Jean-Paul van Poppel
Jean-Paul van Poppel, born in Tilburg on this day in 1962, is one of the Netherlands' all-time most successful sprinters with stage wins in all three of the Grand Tours and numerous other races. His first notably good results came in 1982 when he was third at the Under-23 Omloop Het Volk and won a stage at the Olympia's Tour; he would come third at the 1983 Amateur National Championships and win the Omloop der Kempen and another stage at the Olympia's Tour in 1984 before signing his first professional contract with Skala the following year - when he won Stage 5 at the Tour de l'Avenir and five other races. Excellent results for a neo-pro, but ones that paled into insignificance in 1986 when he won a stage at Tirreno-Adriatico, two stages (2 and 13) at the Giro d'Italia and the Scheldeprijs Classic.

Jean-Paul van Poppel
In 1987 van Poppel rode his first Tour de France and won Stages 8 and 17, coming 130th in the General Classification but first in the Points competition. After winning Scheldeprijs for a second time in 1988 he went back to the Tour and won Stages 3, 10, 17 and 22 - though this time, his poor performances in the mountains left him at fifth place on Points. In 1989 he won Stages 1 and 15a at the Giro but didn't finish the race, nor did he finish the Tour that year. He won no stages at either race in 1990, but in 1991 he won Stages 3, 5 and 6 at the Vuelta Ciclista a Aragón, Stage 5 at Paris-Nice, Stages 6, 9, 13 and 21 at the Vuelta a Espana and then Stage 7 at the Tour; a year later he took Stages 3 and 5 at the Vuelta and 10 at the Tour. He also won Stages 4 and 8 at the Vuelta in 1993 and Stage 9 at the Vuelta and Stage 2 at the Tour in 1994.
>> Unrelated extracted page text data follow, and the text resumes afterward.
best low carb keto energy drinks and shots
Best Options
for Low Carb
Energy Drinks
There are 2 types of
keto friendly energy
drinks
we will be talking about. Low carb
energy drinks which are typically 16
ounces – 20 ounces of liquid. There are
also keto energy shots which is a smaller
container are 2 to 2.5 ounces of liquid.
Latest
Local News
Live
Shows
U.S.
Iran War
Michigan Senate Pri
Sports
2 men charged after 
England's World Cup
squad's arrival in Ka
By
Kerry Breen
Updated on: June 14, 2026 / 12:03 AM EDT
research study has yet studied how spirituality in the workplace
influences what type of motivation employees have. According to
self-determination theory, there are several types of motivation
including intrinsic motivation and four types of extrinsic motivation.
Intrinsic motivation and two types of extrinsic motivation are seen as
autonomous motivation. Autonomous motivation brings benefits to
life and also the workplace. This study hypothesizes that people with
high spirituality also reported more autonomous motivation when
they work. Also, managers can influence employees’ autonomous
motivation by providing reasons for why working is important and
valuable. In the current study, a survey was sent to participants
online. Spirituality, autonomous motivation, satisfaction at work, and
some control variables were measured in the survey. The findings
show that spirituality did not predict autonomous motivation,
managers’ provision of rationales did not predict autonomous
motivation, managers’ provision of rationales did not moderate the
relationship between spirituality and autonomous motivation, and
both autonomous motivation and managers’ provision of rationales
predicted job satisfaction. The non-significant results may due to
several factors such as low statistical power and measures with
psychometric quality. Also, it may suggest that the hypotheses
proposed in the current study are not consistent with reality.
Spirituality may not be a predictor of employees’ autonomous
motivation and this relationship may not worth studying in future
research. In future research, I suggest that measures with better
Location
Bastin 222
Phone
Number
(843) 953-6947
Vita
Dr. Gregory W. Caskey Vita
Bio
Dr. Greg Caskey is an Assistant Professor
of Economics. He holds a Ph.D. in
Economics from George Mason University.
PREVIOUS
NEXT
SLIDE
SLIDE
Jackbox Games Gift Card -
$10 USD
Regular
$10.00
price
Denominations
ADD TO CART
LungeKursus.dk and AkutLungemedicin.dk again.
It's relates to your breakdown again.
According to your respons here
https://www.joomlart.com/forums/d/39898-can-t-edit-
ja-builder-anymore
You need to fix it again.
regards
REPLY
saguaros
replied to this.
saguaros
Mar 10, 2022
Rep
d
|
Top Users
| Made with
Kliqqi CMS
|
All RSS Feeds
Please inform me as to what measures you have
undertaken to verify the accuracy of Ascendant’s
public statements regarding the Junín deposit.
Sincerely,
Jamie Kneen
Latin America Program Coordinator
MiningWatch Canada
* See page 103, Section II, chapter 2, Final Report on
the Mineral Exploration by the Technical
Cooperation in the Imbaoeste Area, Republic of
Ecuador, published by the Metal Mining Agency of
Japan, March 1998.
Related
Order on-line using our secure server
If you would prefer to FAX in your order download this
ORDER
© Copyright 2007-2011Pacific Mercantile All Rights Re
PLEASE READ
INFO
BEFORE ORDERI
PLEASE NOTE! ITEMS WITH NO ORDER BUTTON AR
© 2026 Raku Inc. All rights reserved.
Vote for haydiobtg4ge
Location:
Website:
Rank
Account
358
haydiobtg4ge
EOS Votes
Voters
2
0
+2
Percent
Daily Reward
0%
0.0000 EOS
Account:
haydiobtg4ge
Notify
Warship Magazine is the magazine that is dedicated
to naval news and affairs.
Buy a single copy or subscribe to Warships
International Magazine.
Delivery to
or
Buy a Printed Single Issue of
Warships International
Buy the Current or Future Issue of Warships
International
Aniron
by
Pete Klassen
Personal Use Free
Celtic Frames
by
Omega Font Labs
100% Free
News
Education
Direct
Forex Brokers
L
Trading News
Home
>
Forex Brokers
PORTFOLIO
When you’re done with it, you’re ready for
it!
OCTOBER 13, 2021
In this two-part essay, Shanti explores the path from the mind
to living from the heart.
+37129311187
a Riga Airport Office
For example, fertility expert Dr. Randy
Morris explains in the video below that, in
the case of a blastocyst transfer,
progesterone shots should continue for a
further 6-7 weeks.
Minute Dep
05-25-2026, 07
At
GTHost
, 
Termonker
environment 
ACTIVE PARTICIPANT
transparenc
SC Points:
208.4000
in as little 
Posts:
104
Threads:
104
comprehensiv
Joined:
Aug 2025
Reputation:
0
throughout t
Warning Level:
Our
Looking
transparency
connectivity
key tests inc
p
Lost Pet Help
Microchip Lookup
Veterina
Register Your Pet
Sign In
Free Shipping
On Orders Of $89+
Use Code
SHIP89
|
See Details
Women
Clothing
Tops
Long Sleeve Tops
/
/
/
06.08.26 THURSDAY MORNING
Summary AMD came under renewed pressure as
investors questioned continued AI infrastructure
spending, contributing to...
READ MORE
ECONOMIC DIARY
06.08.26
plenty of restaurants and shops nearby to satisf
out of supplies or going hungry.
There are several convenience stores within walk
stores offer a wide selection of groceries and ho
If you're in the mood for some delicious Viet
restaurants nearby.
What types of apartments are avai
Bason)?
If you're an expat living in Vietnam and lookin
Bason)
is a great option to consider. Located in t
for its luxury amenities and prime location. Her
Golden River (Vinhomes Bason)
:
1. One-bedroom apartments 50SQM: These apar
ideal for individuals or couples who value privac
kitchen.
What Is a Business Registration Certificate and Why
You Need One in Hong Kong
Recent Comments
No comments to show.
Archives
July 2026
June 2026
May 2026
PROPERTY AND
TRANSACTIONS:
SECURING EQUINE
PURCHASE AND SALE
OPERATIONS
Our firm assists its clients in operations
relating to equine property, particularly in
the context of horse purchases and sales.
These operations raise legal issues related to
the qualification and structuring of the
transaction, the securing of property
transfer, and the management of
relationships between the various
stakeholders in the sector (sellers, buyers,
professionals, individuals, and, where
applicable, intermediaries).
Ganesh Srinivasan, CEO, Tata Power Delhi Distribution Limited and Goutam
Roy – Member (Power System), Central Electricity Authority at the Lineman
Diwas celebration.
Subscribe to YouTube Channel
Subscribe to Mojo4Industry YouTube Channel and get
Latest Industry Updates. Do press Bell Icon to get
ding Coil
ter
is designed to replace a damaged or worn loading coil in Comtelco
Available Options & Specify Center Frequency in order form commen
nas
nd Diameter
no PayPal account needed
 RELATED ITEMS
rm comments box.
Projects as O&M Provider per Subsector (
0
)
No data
Van Poppel retired in 1995 and became directeur sportif of a women's team, one member of which - Mirjam Melchers, whose birthday falls just a few days before Jean-Paul's - became his wife. Their three children are all cyclists: Boy achieved four podium finishes  and won the Points competition at the 2012 Tour of Britain, Kim was National Debutant Cyclo Cross and Novice Road Race Champion in 2006 and Danny won two stages at the Under-23 Thüringen-Rundfahrt in 2012.

Sture Pettersson, born in Alingsås, Sweden on this day in 1940, was one of the four Fåglum brothers who won the World Amateur Team Time Trial Championship in 1967, 1968 (when they also won a silver medal at the Olympics) and 1969. Gösta, the most accomplished of the brothers, won the Giro d'Italia in 1971.

Gert Steegmans
Born in Hasselt on this day in 1980, Belgian rider Gert Steegmans has won numerous very good results over the course of his career from 1996 to the present, including Tour de France stages - Stage 2 in 2007 and Stage 21 in 2008; yet he is better known for two other incidents. The first was his refusal to sign an anti-doping agreement with his Katusha team shortly before the 2009 Tour; an agreement which required any rider who was subsequently found guilty of doping to pay a fine to the team equal to five times their annual salary - though he has never tested positive, Steegmans refused even when Katusha didn't permit him to ride at the Tour and then dissolved his contract. The second was a bizarre accident that took place at the 2010 Paris-Nice when he was "attacked" by a whirlwind, which lifted him off his bike and into the air before throwing him to the ground and leaving him with a broken collarbone - an injury that is very common among cyclists, but in this instance sustained in an almost certainly unique way.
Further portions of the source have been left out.